In my programming project I build a system around an Asterisk VoIP server. My purpose is to enable streaming speech recognition once inbound call occurs, i.e. I want to run automatic voice recognition since starting of conversation two people are involved into. The ASR (automatic speech recognition) engine I have chosen to implement that is Kaldi powered by Vosk server ([login to view URL]). As it needs some integration into Asterisk software, I use Asterisk-specific module ([login to view URL]) to carry out ASR operations without compatibility issues. So far if anybody speaks anything while calling, it gives very clear text output. The problem I'm struggling is how to enable streaming ASR immediately during the conversation, i.e. since Dial() application of Asterisk dialplan gets executed.
That's a subject of this job - create script (most likely, with some Asterisk REST Interface components) which works as follows:
1) since Dial() application starts running, real-time audio stream gets processed via ASR engine that is waiting for inputs inside of docker container (because I deploy Kaldi as a software built in Vosk server which is compatible with Asterisk, here is the out-of-box program implementation released on Github: [login to view URL])

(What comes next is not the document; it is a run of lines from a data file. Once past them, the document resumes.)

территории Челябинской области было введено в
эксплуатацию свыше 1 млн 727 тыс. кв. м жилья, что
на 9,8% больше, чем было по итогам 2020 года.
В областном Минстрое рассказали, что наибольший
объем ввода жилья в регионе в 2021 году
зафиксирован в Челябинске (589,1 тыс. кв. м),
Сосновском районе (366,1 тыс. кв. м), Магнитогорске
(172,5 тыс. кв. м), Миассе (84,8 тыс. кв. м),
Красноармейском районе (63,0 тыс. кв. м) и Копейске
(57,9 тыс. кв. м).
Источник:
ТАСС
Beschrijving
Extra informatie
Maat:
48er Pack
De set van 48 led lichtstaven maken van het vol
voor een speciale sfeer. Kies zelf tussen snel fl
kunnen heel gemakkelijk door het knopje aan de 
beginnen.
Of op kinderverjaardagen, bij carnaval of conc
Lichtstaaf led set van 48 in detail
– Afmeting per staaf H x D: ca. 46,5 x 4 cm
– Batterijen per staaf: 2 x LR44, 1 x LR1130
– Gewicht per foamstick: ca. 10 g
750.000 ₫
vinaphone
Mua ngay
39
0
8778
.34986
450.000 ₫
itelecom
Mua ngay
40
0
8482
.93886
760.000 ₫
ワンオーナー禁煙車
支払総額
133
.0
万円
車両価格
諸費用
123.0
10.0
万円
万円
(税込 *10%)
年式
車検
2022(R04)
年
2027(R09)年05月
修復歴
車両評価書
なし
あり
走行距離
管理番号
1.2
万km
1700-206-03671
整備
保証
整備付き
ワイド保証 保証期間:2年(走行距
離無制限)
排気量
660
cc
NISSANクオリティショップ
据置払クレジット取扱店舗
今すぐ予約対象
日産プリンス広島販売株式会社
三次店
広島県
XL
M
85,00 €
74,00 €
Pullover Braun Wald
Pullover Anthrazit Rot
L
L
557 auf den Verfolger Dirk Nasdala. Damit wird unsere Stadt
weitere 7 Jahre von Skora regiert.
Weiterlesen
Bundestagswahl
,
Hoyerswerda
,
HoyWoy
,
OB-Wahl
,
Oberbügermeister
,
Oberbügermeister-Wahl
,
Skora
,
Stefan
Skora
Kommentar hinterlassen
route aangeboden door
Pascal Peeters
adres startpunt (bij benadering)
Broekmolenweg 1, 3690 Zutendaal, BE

2) once conversation begins and voice streaming is detected, audial data flow heads the ASR powered by Vosk server (within the docker container);
3) while data flow continues because of ongoing conversation between persons, ASR generates transcribed outputs (files) which should be advanced to an HTTP server to evaluate content of them (don't concern about this part, it's beyond this particular job, surely);
4) since conversation gets wrapped up, last phrases get processed via ASR to pass final outputs to the HTTP server mentioned above;
5) whenever inbound call occurs, same steps to be carried out: audial data capture - speech recognition within the docker container - text file through to the HTTP server.

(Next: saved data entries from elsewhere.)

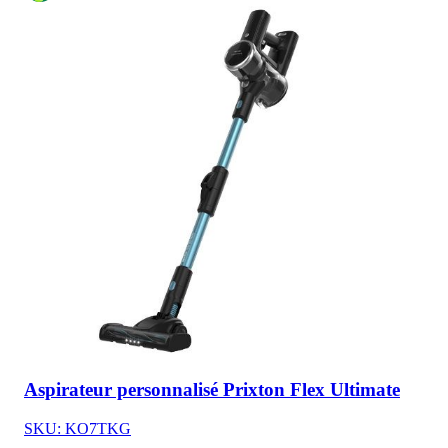
Aspirateur personnalisé Prixton Flex Ultimate
SKU: KO7TKG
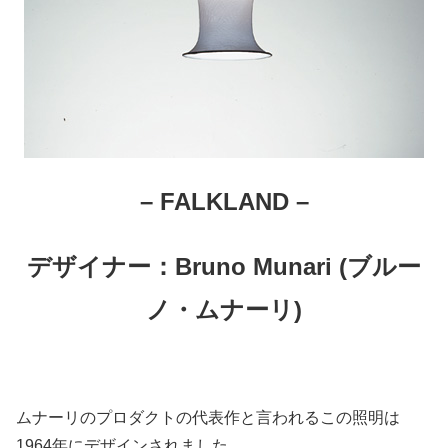
– FALKLAND –
デザイナー：Bruno Munari (ブルー
ノ・ムナーリ)
ムナーリのプロダクトの代表作と言われるこの照明は
1964年にデザインされました。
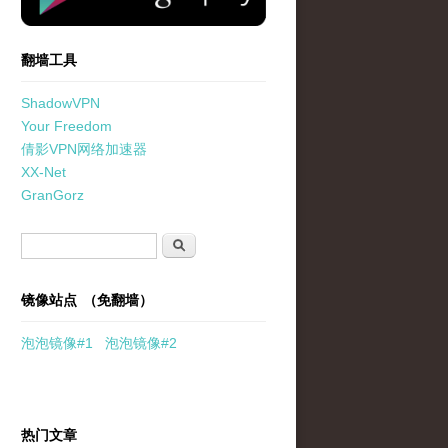
翻墙工具
ShadowVPN
Your Freedom
倩影VPN网络加速器
XX-Net
GranGorz
搜索表单
搜索
镜像站点 （免翻墙）
泡泡
镜像
#1
泡泡
镜像#2
热门文章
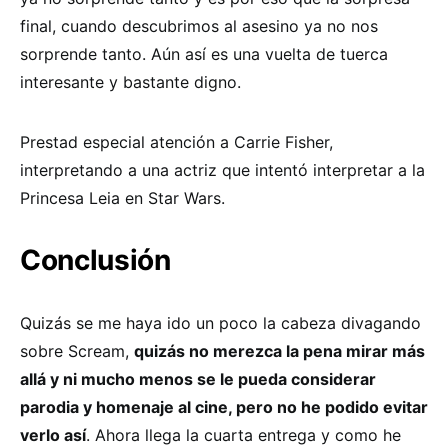
final, cuando descubrimos al asesino ya no nos
sorprende tanto. Aún así es una vuelta de tuerca
interesante y bastante digno.
Prestad especial atención a Carrie Fisher,
interpretando a una actriz que intentó interpretar a la
Princesa Leia en Star Wars.
Conclusión
Quizás se me haya ido un poco la cabeza divagando
sobre Scream,
quizás no merezca la pena mirar más
allá y ni mucho menos se le pueda considerar
parodia y homenaje al cine, pero no he podido evitar
verlo así
. Ahora llega la cuarta entrega y como he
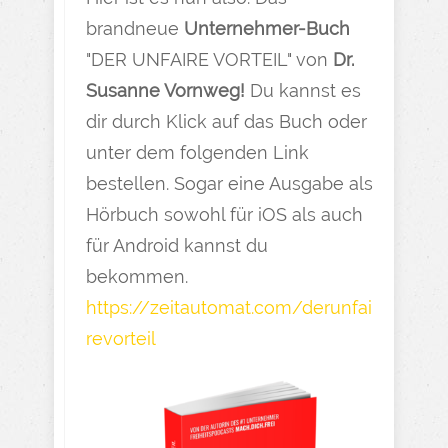
brandneue
Unternehmer-Buch
"DER UNFAIRE VORTEIL" von
Dr.
Susanne Vornweg!
Du kannst es
dir durch Klick auf das Buch oder
unter dem folgenden Link
bestellen. Sogar eine Ausgabe als
Hörbuch sowohl für iOS als auch
für Android kannst du
bekommen.
https://zeitautomat.com/derunfai
revorteil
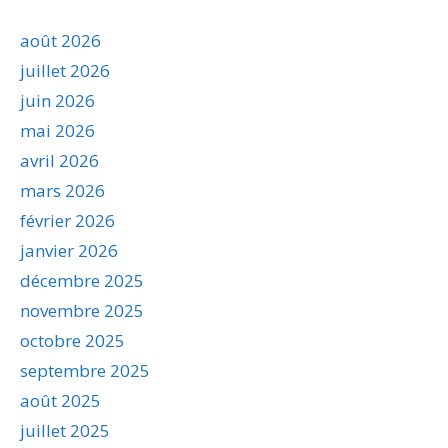
août 2026
juillet 2026
juin 2026
mai 2026
avril 2026
mars 2026
février 2026
janvier 2026
décembre 2025
novembre 2025
octobre 2025
septembre 2025
août 2025
juillet 2025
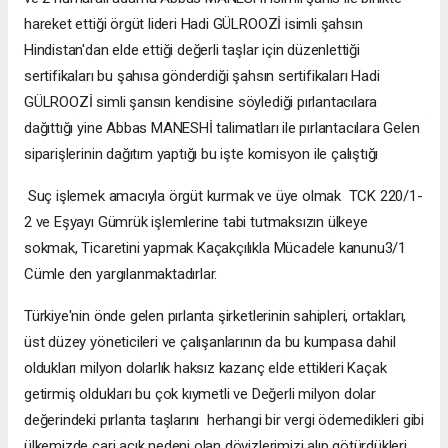
hareket ettiği örgüt lideri Hadi GÜLROOZİ isimli şahsın
Hindistan'dan elde ettiği değerli taşlar için düzenlettiği
sertifikaları bu şahısa gönderdiği şahsın sertifikaları Hadi
GÜLROOZİ simli şansın kendisine söylediği pırlantacılara
dağıttığı yine Abbas MANESHİ talimatları ile pırlantacılara Gelen
siparişlerinin dağıtım yaptığı bu işte komisyon ile çalıştığı
Suç işlemek amacıyla örgüt kurmak ve üye olmak TCK 220/1-
2 ve Eşyayı Gümrük işlemlerine tabi tutmaksızın ülkeye
sokmak, Ticaretini yapmak Kaçakçılıkla Mücadele kanunu3/1
Cümle den yargılanmaktadırlar.
Türkiye'nin önde gelen pırlanta şirketlerinin sahipleri, ortakları,
üst düzey yöneticileri ve çalışanlarının da bu kumpasa dahil
oldukları milyon dolarlık haksız kazanç elde ettikleri Kaçak
getirmiş oldukları bu çok kıymetli ve Değerli milyon dolar
değerindeki pırlanta taşlarını herhangi bir vergi ödemedikleri gibi
ülkemizde cari açık nedeni olan dövizlerimizi alıp götürdükleri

That all to be compliant with real time requirements, so data flow needs fast and seamless throughput before and after ASR processing, as a matter of course.

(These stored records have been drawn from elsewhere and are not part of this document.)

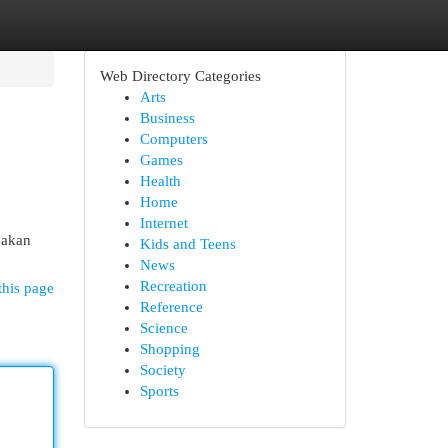
Web Directory Categories
Arts
Business
Computers
Games
Health
Home
Internet
 akan
Kids and Teens
News
Recreation
this page
Reference
Science
Shopping
Society
Sports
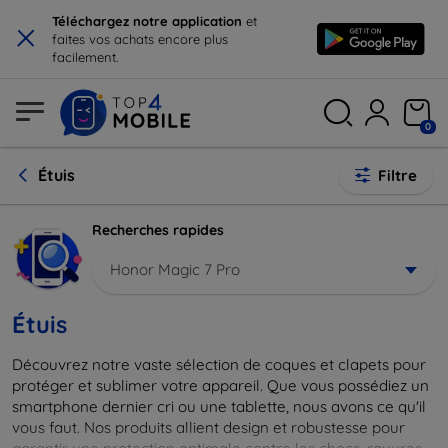
×
Téléchargez notre application
et
faites vos achats encore plus
facilement.
0
Étuis
Filtre
Recherches rapides
Honor Magic 7 Pro
Étuis
Découvrez notre vaste sélection de coques et clapets pour
protéger et sublimer votre appareil. Que vous possédiez un
smartphone dernier cri ou une tablette, nous avons ce qu'il
vous faut. Nos produits allient design et robustesse pour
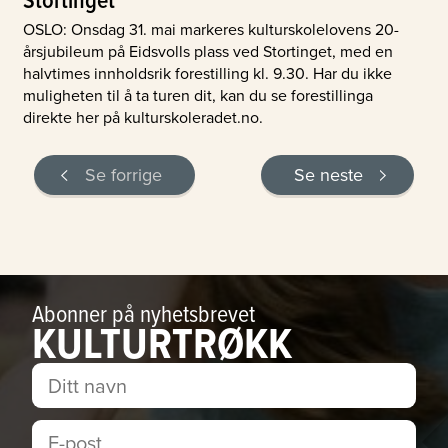
OSLO: Onsdag 31. mai markeres kulturskolelovens 20-
årsjubileum på Eidsvolls plass ved Stortinget, med en
halvtimes innholdsrik forestilling kl. 9.30. Har du ikke
muligheten til å ta turen dit, kan du se forestillinga
direkte her på kulturskoleradet.no.
Se forrige
Se neste
Abonner på nyhetsbrevet
KULTURTRØKK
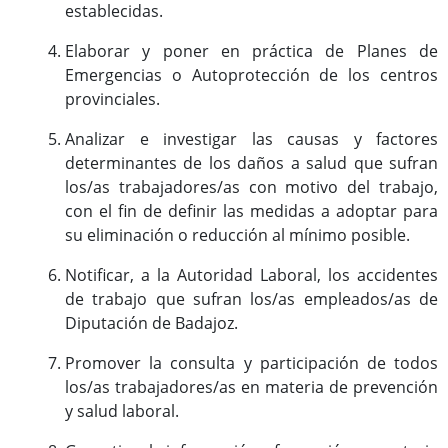
establecidas.
Elaborar y poner en práctica de Planes de
Emergencias o Autoprotección de los centros
provinciales.
Analizar e investigar las causas y factores
determinantes de los daños a salud que sufran
los/as trabajadores/as con motivo del trabajo,
con el fin de definir las medidas a adoptar para
su eliminación o reducción al mínimo posible.
Notificar, a la Autoridad Laboral, los accidentes
de trabajo que sufran los/as empleados/as de
Diputación de Badajoz.
Promover la consulta y participación de todos
los/as trabajadores/as en materia de prevención
y salud laboral.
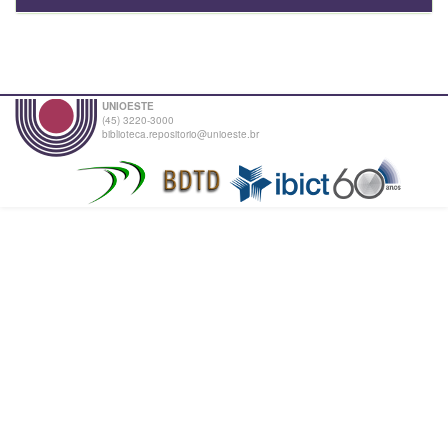
UNIOESTE
(45) 3220-3000
biblioteca.repositorio@unioeste.br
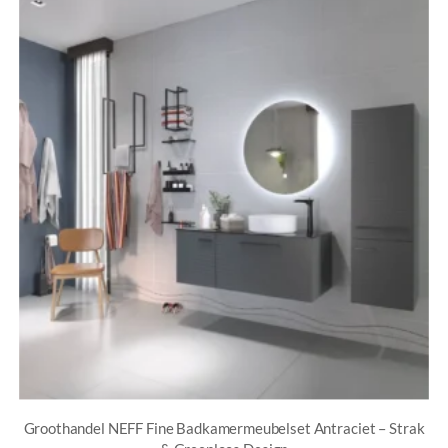
Groothandel NEFF Fine Badkamermeubelset Antraciet – Strak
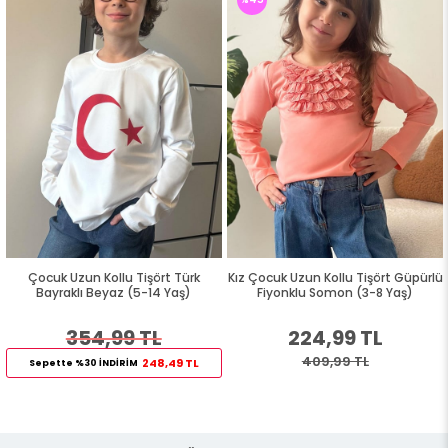
Çocuk Uzun Kollu Tişört Türk
Kız Çocuk Uzun Kollu Tişört Güpürlü
Bayraklı Beyaz (5-14 Yaş)
Fiyonklu Somon (3-8 Yaş)
354,99 TL
224,99 TL
409,99 TL
248,49 TL
Sepette %30 İNDİRİM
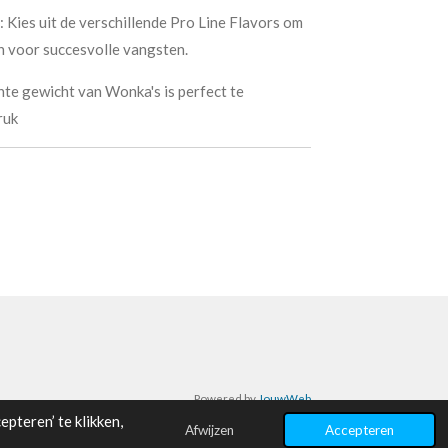
 Kies uit de verschillende Pro Line Flavors om
en voor succesvolle vangsten.
hte gewicht van Wonka's is perfect te
ruk
Powered by
JouwWeb
pteren’ te klikken,
Afwijzen
Accepteren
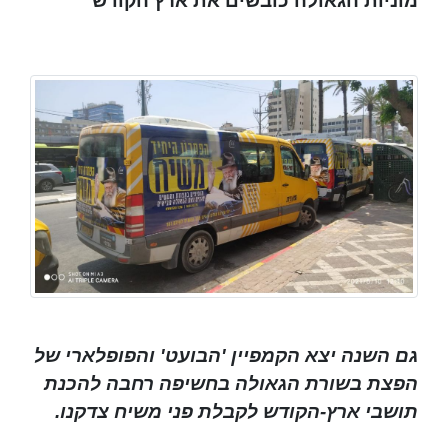
מוניות הגאולה כובשים את ארץ הקודש
גם השנה יצא הקמפיין 'הבועט' והפופלארי של
הפצת בשורת הגאולה בחשיפה רחבה להכנת
תושבי ארץ-הקודש לקבלת פני משיח צדקנו.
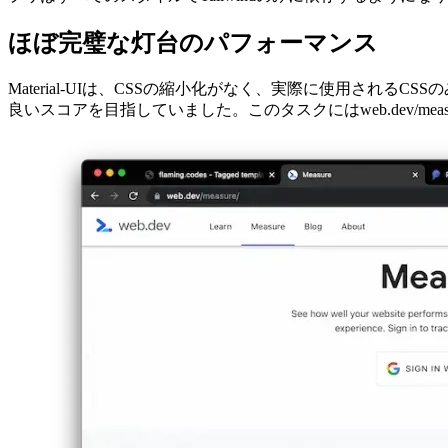
プリはすべてのスタイルでTailwindのみに依存するようにな
ほぼ完璧な灯台のパフォーマンス
Material-UIは、CSSの縮小化がなく、実際に使用されるCSS
良いスコアを目指していました。このタスクにはweb.dev/
Image 9cfcc1921af4
移行前は、パフォーマンスを除いてすべてのサイトで100ポ
Vercelのエッジネットワークのパフォーマンスに応じて、90
このサイトでは、ビデオや画像などのメディアだけでなく、
Image 88d09a7e3097
結論：それは価値がありましたか？
はい、間違いなく！全体的な移行には数時間しかかからず、
間でいくつかの視覚的な側面を微調整しますが、全体として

While searching for any helpful content on the Internet, I encountered this Stack Overflow question [login to view URL]
It makes clear the same purpose, just in other words than in my description. However, I demand implementation of the system design with Kaldi/Vosk rather then Google Speech. As for language to be used for development, I would leave some options. So, Python/Java/JS are acceptable to do that.
The job will be considered as complete and worth full payment only if there is a provable functionality of the program which enables all listed steps without implementation errors. Certainly, it must be compatible with all aforementioned software products too.